Thermoelectric power factor of Bi-Sb-Te and Bi-Te-Se alloys and doping strategy: First-principles study

Abstract

The Bi2Te3-related binary compounds (Bi2Te3, Sb2Te3, Bi2Se3, and Sb2Se3) and ternary alloys [(Bi1-xSbx)2Te3 (BST, 0 ≤ x ≤ 1) and Bi2(Te1-ySey)3 (BTSe, 0 ≤ y ≤ 1)] are known as the high performance room temperature thermoelectric materials. Here, for the first time, we systematically study the thermoelectric transport properties of BST and BTSe alloys by calculating their thermoelectric power factor (PF) as a function of alloy composition ratio x and y, carrier concentration n, and the absolute temperature T. The band valley degeneracy and the band gap are critical to determine the thermoelectric transport properties of ternaries. We find that PFs of p-type BST are comparable to those of binaries, while those of n-type BTSe are not, due to the band structure similarity. And the p-type BST performances are superior to the n-type BTSe due to the longer carrier relaxation time, transport anisotropy, and the band valley degeneracy. We also find that the optimal carrier concentrations which maximize the PFs (nopt) depend on the ternary composition and the transport direction.
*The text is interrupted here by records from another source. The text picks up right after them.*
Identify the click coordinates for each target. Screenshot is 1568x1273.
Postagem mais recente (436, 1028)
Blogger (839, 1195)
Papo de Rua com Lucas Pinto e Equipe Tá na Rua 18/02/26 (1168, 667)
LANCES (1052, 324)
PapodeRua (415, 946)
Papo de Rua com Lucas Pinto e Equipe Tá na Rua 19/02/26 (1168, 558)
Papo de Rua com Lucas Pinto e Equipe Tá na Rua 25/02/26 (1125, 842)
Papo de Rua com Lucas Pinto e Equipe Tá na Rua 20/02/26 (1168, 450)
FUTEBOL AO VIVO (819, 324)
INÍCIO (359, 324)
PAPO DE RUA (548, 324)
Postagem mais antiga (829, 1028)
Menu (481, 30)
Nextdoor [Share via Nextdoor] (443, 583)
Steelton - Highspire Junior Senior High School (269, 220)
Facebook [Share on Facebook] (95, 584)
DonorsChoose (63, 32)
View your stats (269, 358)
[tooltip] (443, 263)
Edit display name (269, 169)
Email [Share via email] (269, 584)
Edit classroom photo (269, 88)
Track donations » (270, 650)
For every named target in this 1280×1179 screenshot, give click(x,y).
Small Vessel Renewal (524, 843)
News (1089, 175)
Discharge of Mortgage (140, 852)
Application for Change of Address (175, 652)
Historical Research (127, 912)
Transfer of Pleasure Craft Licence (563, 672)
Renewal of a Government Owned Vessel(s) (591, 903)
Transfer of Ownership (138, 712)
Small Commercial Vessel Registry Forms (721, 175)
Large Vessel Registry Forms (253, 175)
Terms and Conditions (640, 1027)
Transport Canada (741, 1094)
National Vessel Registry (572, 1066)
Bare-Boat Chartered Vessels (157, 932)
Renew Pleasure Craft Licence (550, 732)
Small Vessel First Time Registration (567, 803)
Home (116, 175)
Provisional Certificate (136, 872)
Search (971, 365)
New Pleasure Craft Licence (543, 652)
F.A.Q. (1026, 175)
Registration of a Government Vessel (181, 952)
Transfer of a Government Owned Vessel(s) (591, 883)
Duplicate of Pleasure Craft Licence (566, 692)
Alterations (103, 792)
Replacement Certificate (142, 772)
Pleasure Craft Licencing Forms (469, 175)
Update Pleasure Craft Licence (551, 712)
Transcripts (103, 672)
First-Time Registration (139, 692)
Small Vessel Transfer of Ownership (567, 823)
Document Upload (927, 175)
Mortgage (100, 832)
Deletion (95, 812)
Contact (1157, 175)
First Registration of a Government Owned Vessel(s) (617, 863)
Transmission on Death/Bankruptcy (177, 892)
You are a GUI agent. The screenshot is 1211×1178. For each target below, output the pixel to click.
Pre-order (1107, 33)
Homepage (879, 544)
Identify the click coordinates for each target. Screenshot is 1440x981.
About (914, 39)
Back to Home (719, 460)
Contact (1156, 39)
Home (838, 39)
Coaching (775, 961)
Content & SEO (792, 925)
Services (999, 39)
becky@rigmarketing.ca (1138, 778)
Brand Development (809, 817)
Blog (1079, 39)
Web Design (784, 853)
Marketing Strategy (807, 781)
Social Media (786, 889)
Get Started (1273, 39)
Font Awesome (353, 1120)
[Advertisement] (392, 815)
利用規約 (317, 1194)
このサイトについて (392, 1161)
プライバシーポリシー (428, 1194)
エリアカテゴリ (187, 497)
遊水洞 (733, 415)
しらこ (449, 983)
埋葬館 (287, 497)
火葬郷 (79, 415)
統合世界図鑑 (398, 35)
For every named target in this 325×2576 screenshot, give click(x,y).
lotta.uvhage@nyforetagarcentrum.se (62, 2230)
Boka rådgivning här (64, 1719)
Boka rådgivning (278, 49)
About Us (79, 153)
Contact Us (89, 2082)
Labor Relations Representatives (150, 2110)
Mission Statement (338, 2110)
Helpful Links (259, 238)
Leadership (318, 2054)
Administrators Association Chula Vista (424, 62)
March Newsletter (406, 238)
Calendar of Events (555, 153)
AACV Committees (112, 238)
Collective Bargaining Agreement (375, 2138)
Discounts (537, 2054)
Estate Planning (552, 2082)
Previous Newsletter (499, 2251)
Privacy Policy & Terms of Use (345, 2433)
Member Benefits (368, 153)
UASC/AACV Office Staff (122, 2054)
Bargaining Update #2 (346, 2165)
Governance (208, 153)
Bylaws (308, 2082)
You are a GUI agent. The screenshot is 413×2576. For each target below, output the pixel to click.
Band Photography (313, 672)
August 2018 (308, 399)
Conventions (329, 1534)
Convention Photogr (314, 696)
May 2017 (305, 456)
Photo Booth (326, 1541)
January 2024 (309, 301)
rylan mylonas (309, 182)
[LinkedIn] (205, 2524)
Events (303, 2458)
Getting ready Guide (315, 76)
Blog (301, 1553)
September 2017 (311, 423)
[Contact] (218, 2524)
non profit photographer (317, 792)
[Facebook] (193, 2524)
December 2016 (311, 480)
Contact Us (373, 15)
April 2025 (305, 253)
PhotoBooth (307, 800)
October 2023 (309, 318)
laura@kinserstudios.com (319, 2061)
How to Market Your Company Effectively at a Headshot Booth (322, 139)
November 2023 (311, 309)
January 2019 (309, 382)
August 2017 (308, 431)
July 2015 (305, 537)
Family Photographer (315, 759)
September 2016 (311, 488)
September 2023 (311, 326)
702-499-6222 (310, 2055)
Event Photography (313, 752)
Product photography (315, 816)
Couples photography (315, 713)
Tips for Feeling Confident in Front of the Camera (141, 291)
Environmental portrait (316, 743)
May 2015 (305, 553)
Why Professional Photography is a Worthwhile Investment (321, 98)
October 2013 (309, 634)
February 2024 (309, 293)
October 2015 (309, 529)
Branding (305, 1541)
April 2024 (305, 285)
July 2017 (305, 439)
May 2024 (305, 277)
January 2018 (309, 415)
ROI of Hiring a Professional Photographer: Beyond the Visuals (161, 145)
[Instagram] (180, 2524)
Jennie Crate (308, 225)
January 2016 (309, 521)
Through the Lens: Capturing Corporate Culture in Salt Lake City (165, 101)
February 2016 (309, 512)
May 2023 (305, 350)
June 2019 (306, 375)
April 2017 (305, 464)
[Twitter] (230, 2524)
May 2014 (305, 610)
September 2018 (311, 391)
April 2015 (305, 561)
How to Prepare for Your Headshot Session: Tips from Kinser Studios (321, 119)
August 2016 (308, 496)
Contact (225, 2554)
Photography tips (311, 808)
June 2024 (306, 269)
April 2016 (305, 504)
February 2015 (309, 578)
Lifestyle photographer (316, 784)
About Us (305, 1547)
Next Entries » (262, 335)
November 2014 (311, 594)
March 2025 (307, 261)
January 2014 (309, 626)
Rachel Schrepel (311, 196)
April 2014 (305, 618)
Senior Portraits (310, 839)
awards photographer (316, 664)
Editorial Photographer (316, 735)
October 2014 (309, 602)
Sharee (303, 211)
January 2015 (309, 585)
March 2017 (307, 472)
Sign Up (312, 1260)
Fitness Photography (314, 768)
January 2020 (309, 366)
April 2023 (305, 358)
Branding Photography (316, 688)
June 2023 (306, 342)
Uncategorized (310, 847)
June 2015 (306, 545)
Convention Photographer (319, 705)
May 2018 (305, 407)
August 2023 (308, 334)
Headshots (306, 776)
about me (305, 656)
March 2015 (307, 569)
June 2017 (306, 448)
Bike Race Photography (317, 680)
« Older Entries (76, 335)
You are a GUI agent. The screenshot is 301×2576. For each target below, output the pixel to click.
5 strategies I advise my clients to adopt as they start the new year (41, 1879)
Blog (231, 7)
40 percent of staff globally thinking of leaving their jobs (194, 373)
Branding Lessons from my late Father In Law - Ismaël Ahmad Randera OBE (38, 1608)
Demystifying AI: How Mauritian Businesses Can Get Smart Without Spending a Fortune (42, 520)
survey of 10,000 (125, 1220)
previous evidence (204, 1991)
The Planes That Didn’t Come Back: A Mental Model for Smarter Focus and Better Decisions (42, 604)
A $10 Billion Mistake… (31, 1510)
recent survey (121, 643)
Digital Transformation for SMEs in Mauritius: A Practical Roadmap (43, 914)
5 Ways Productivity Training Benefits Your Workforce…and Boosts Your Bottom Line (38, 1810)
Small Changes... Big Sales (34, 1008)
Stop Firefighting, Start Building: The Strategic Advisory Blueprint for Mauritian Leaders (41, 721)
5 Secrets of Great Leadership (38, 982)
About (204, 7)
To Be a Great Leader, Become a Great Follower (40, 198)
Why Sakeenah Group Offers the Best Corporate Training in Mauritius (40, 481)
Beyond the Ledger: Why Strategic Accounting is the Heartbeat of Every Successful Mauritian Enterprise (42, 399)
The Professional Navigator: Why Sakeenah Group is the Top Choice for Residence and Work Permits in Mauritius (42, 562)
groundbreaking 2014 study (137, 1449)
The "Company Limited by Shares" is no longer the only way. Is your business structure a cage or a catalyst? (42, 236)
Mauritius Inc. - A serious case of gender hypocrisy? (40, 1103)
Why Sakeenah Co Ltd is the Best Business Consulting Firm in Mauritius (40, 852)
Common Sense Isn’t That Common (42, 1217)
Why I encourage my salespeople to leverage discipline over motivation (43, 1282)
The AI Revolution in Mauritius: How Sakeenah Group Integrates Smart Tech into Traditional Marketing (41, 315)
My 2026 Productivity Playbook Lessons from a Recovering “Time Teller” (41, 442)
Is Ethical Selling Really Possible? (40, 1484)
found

The bipolar effect is found to be less significant for n-type BTSe due to the large band gap and the large nopt. For p-type poly-crystalline BST, the nopt is between 3 and 4 × 1019 cm−3 and it is achievable by Sb alloying and controlling the concentration of intrinsic defect. However, for n-type polycrystalline BTSe, nopt is ranging between 6 × 1019 cm−3 and 1 × 1020 cm−3 and thereby we need additional extrinsic dopant beyond Se alloying. The defect formation energy calculations reveal that Cl, Br, and I impurities are potential candidates for n-type carrier sources without forming any compensating defect, while F as well as Au is the compensating defect.